O’Doherty: That’s a good question. Non-human primates can’t talk or read English, so to some extent we have to make inferences. With a human participant you might say, here’s a sentence we’d like you to copy, please type it as best you can. And then we can look at performance there. For the monkey, we can create a string of sequences and ask them to do it quickly and compute performance rates that way. Monkeys are motivated and they’ll do those tasks. So I don’t see any reason, in principle, why one is superior to the other for this. For linguistic and semantic tasks like decoding speech or decoding text directly from your brain we’ll have to prototype in humans, of course. But until we get to that point, and even after that, non-human primates and other animal models are really important for proving out the technology.
What the Limits Are, Where the Ceiling Is
Spectrum: You said earlier that your team will either achieve a new world record or find out the reason why you can’t. Are there reasons why you think it might not work?
O’Doherty: The 2D cursor control is not a very high-dimension task. There are probably limits that have to do with intention and speed. Think about how long it takes to move a cursor around and hit targets: It’s the time it takes the user to go from point A to point B, and the time it takes to select when they’re at point B. Also if they make a mistake and click the wrong button, that’s really bad. So they have to go faster between A and B, they have to click there more reliably, and they can’t make mistakes.
At some point, we’re going to hit a limit, because the brain can’t keep up. If the cursor is going too fast, the user won’t even see it moving. I think that’s where the limits will come from—not the neural interfacing, but what it means to move a cursor around. So then we’ll have to think about other interesting ways to interface with the brain to get beyond that. There are other ways of communicating that might be better—maybe it will involve ten-finger typing. I think it’s an open question where that ceiling is.

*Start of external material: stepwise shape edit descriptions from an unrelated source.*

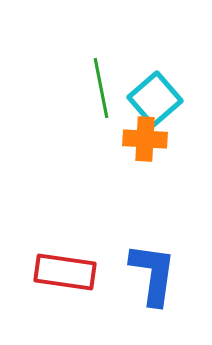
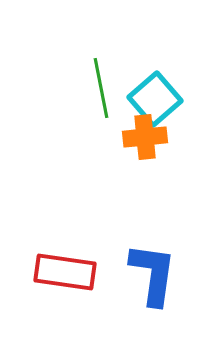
orange cross: moved 2 px up; rotated 9 degrees counterclockwise
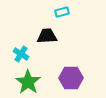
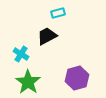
cyan rectangle: moved 4 px left, 1 px down
black trapezoid: rotated 25 degrees counterclockwise
purple hexagon: moved 6 px right; rotated 15 degrees counterclockwise
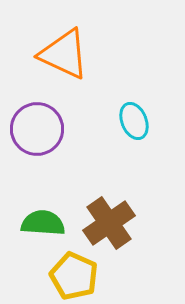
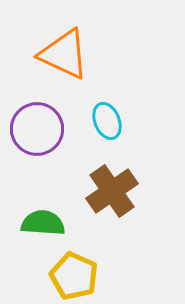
cyan ellipse: moved 27 px left
brown cross: moved 3 px right, 32 px up
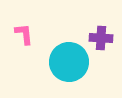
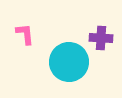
pink L-shape: moved 1 px right
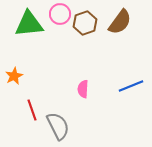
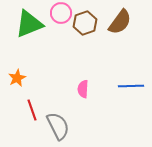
pink circle: moved 1 px right, 1 px up
green triangle: rotated 16 degrees counterclockwise
orange star: moved 3 px right, 2 px down
blue line: rotated 20 degrees clockwise
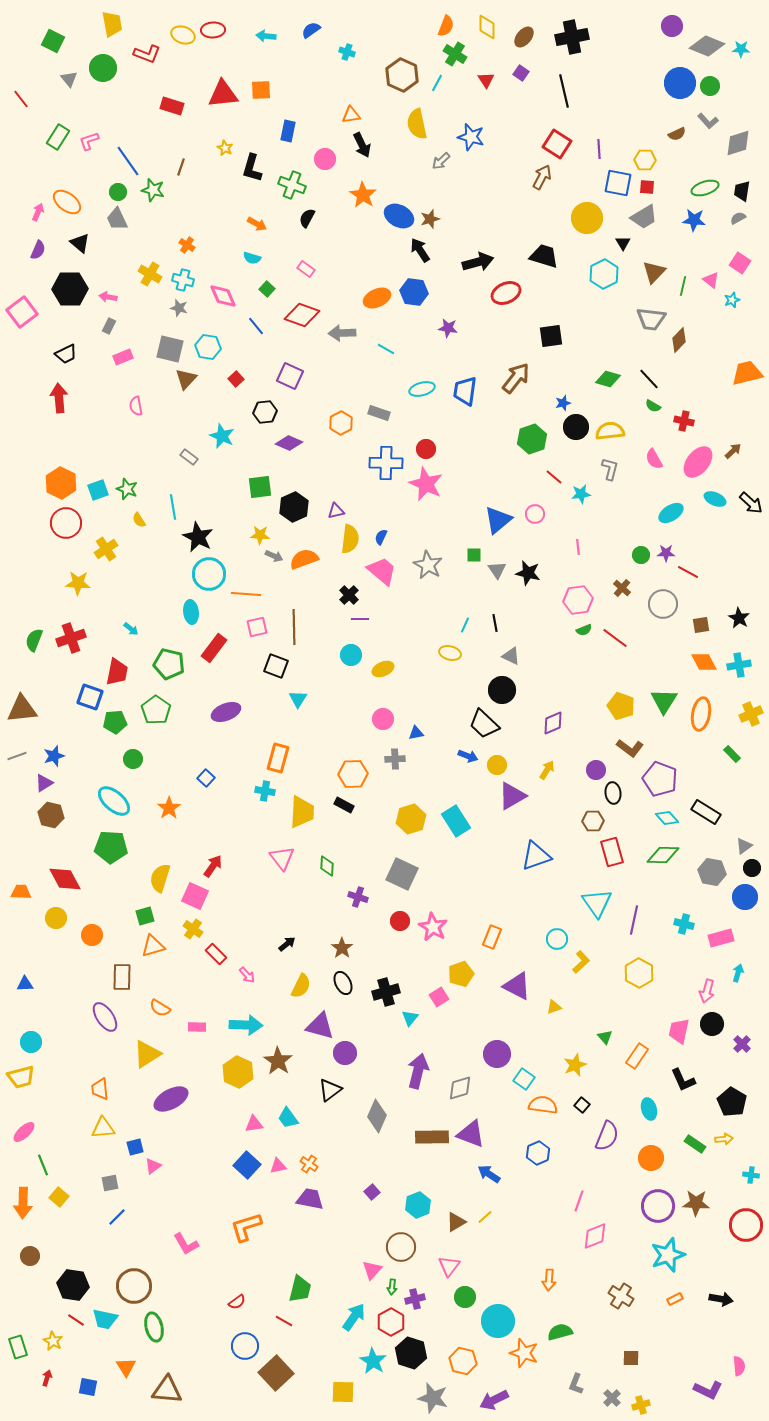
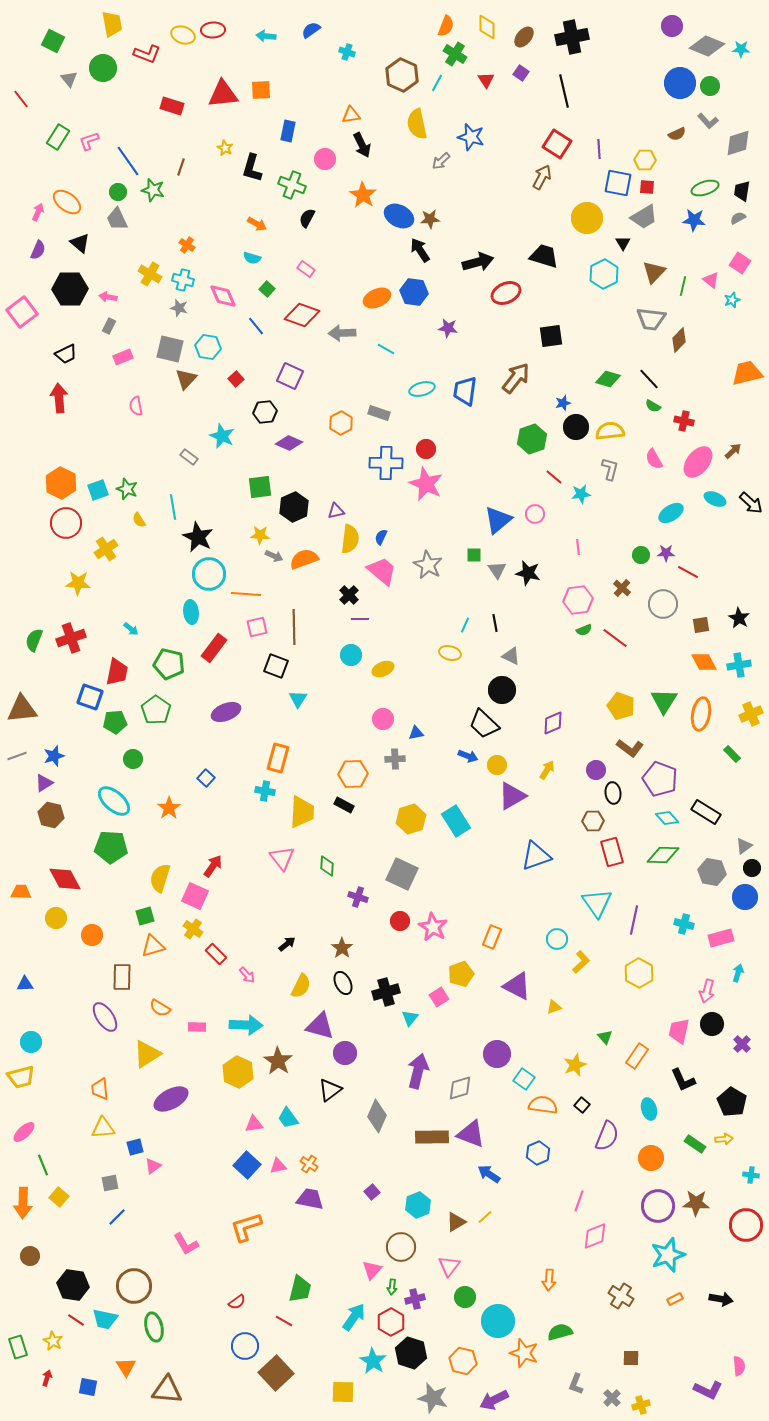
brown star at (430, 219): rotated 12 degrees clockwise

Spectrum: Both the games that the monkey played were basically just cursor control: finding targets and using a cursor to move the paddle in Pong. Can you imagine any tests that would go beyond that for non-human primates?
O’Doherty: Non-human primates can learn other more complicated tasks. The training can be lengthy, because we can’t tell them what to do; we have to show them and take small steps toward more complicated things. To pick a game out of a hat: Now we know that monkeys can play Pong, but can they play Fruit Ninja? There’s a training burden, but I think it’s within their capability.
Spectrum: Is there anything else you want to emphasize about the technology, the work you’re doing, or how you’re doing it?
O’Doherty: I first started working on BMI in an academic environment. The concerns that we have at Neuralink are different from the concerns involved with making a BMI for an academic demonstration. We’re really interested in the product, the experience of the user, the robustness, and having this device be useful across a long period of time. And those priorities necessarily lead to slightly different optimizations than I think we would choose if we were doing this for a one-off demonstration. We really enjoyed the Pong demo, but we’re not here to make Pong demos. That’s just a teaser for what will be possible when we bring our product to market.